Source records

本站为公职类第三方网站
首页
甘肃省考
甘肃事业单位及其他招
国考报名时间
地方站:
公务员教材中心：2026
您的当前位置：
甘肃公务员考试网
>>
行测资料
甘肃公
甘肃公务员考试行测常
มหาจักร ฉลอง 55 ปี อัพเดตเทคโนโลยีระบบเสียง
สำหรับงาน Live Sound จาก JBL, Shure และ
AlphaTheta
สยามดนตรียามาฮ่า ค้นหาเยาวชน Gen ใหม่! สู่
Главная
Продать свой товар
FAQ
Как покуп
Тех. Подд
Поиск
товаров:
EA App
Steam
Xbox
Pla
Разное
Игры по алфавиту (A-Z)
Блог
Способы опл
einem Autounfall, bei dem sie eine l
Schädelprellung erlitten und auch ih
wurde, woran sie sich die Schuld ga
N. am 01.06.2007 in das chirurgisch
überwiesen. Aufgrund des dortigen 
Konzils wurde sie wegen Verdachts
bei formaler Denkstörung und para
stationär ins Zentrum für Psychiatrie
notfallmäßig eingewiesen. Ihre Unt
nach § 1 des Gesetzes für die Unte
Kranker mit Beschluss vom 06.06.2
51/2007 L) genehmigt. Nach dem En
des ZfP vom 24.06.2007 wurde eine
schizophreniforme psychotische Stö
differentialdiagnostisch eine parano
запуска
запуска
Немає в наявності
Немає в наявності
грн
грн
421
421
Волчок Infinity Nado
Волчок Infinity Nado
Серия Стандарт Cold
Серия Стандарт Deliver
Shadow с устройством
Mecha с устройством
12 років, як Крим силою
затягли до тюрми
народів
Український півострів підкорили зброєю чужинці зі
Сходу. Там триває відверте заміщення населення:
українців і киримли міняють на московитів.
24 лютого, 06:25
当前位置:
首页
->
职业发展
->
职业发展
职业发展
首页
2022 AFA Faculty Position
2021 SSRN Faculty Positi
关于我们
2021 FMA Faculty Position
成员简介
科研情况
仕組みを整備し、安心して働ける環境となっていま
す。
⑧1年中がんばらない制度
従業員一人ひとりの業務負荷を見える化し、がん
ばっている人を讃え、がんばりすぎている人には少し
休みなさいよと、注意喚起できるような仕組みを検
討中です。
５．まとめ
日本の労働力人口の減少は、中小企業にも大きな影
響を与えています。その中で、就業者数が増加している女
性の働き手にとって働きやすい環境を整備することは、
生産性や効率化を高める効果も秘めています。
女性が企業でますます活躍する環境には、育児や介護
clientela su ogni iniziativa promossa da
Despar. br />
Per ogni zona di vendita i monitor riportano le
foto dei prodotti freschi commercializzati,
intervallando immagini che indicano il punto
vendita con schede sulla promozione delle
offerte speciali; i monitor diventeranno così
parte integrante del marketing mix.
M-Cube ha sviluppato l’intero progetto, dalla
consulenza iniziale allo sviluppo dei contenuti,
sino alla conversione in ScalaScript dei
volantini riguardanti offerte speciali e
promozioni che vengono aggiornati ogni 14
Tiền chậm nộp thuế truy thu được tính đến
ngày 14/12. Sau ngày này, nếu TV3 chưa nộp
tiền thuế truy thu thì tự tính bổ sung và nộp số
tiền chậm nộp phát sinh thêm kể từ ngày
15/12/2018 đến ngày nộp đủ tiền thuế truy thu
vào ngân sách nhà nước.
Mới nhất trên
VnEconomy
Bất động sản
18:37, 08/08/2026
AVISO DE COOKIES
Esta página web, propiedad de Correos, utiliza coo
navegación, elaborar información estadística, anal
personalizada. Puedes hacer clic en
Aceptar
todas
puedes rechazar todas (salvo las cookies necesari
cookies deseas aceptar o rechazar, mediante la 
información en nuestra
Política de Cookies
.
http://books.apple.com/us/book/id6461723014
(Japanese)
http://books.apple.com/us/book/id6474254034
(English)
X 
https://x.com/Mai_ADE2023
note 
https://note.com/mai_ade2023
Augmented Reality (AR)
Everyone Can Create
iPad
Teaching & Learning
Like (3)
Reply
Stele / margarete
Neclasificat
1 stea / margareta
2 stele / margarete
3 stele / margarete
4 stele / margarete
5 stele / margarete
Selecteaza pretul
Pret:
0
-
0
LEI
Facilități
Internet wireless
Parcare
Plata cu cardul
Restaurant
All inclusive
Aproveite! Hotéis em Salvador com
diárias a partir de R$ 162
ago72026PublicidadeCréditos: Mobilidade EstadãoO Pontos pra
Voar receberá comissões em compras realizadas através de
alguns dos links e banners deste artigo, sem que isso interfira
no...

**Task to carry out**
Please write out the data again exactly as it stands.

**Answer section**
本站为公职类第三方网站
首页
甘肃省考
甘肃事业单位及其他招
国考报名时间
地方站:
公务员教材中心：2026
您的当前位置：
甘肃公务员考试网
>>
行测资料
甘肃公
甘肃公务员考试行测常
มหาจักร ฉลอง 55 ปี อัพเดตเทคโนโลยีระบบเสียง
สำหรับงาน Live Sound จาก JBL, Shure และ
AlphaTheta
สยามดนตรียามาฮ่า ค้นหาเยาวชน Gen ใหม่! สู่
Главная
Продать свой товар
FAQ
Как покуп
Тех. Подд
Поиск
товаров:
EA App
Steam
Xbox
Pla
Разное
Игры по алфавиту (A-Z)
Блог
Способы опл
einem Autounfall, bei dem sie eine l
Schädelprellung erlitten und auch ih
wurde, woran sie sich die Schuld ga
N. am 01.06.2007 in das chirurgisch
überwiesen. Aufgrund des dortigen 
Konzils wurde sie wegen Verdachts
bei formaler Denkstörung und para
stationär ins Zentrum für Psychiatrie
notfallmäßig eingewiesen. Ihre Unt
nach § 1 des Gesetzes für die Unte
Kranker mit Beschluss vom 06.06.2
51/2007 L) genehmigt. Nach dem En
des ZfP vom 24.06.2007 wurde eine
schizophreniforme psychotische Stö
differentialdiagnostisch eine parano
запуска
запуска
Немає в наявності
Немає в наявності
грн
грн
421
421
Волчок Infinity Nado
Волчок Infinity Nado
Серия Стандарт Cold
Серия Стандарт Deliver
Shadow с устройством
Mecha с устройством
12 років, як Крим силою
затягли до тюрми
народів
Український півострів підкорили зброєю чужинці зі
Сходу. Там триває відверте заміщення населення:
українців і киримли міняють на московитів.
24 лютого, 06:25
当前位置:
首页
->
职业发展
->
职业发展
职业发展
首页
2022 AFA Faculty Position
2021 SSRN Faculty Positi
关于我们
2021 FMA Faculty Position
成员简介
科研情况
仕組みを整備し、安心して働ける環境となっていま
す。
⑧1年中がんばらない制度
従業員一人ひとりの業務負荷を見える化し、がん
ばっている人を讃え、がんばりすぎている人には少し
休みなさいよと、注意喚起できるような仕組みを検
討中です。
５．まとめ
日本の労働力人口の減少は、中小企業にも大きな影
響を与えています。その中で、就業者数が増加している女
性の働き手にとって働きやすい環境を整備することは、
生産性や効率化を高める効果も秘めています。
女性が企業でますます活躍する環境には、育児や介護
clientela su ogni iniziativa promossa da
Despar. br />
Per ogni zona di vendita i monitor riportano le
foto dei prodotti freschi commercializzati,
intervallando immagini che indicano il punto
vendita con schede sulla promozione delle
offerte speciali; i monitor diventeranno così
parte integrante del marketing mix.
M-Cube ha sviluppato l’intero progetto, dalla
consulenza iniziale allo sviluppo dei contenuti,
sino alla conversione in ScalaScript dei
volantini riguardanti offerte speciali e
promozioni che vengono aggiornati ogni 14
Tiền chậm nộp thuế truy thu được tính đến
ngày 14/12. Sau ngày này, nếu TV3 chưa nộp
tiền thuế truy thu thì tự tính bổ sung và nộp số
tiền chậm nộp phát sinh thêm kể từ ngày
15/12/2018 đến ngày nộp đủ tiền thuế truy thu
vào ngân sách nhà nước.
Mới nhất trên
VnEconomy
Bất động sản
18:37, 08/08/2026
AVISO DE COOKIES
Esta página web, propiedad de Correos, utiliza coo
navegación, elaborar información estadística, anal
personalizada. Puedes hacer clic en
Aceptar
todas
puedes rechazar todas (salvo las cookies necesari
cookies deseas aceptar o rechazar, mediante la 
información en nuestra
Política de Cookies
.
http://books.apple.com/us/book/id6461723014
(Japanese)
http://books.apple.com/us/book/id6474254034
(English)
X 
https://x.com/Mai_ADE2023
note 
https://note.com/mai_ade2023
Augmented Reality (AR)
Everyone Can Create
iPad
Teaching & Learning
Like (3)
Reply
Stele / margarete
Neclasificat
1 stea / margareta
2 stele / margarete
3 stele / margarete
4 stele / margarete
5 stele / margarete
Selecteaza pretul
Pret:
0
-
0
LEI
Facilități
Internet wireless
Parcare
Plata cu cardul
Restaurant
All inclusive
Aproveite! Hotéis em Salvador com
diárias a partir de R$ 162
ago72026PublicidadeCréditos: Mobilidade EstadãoO Pontos pra
Voar receberá comissões em compras realizadas através de
alguns dos links e banners deste artigo, sem que isso interfira
no...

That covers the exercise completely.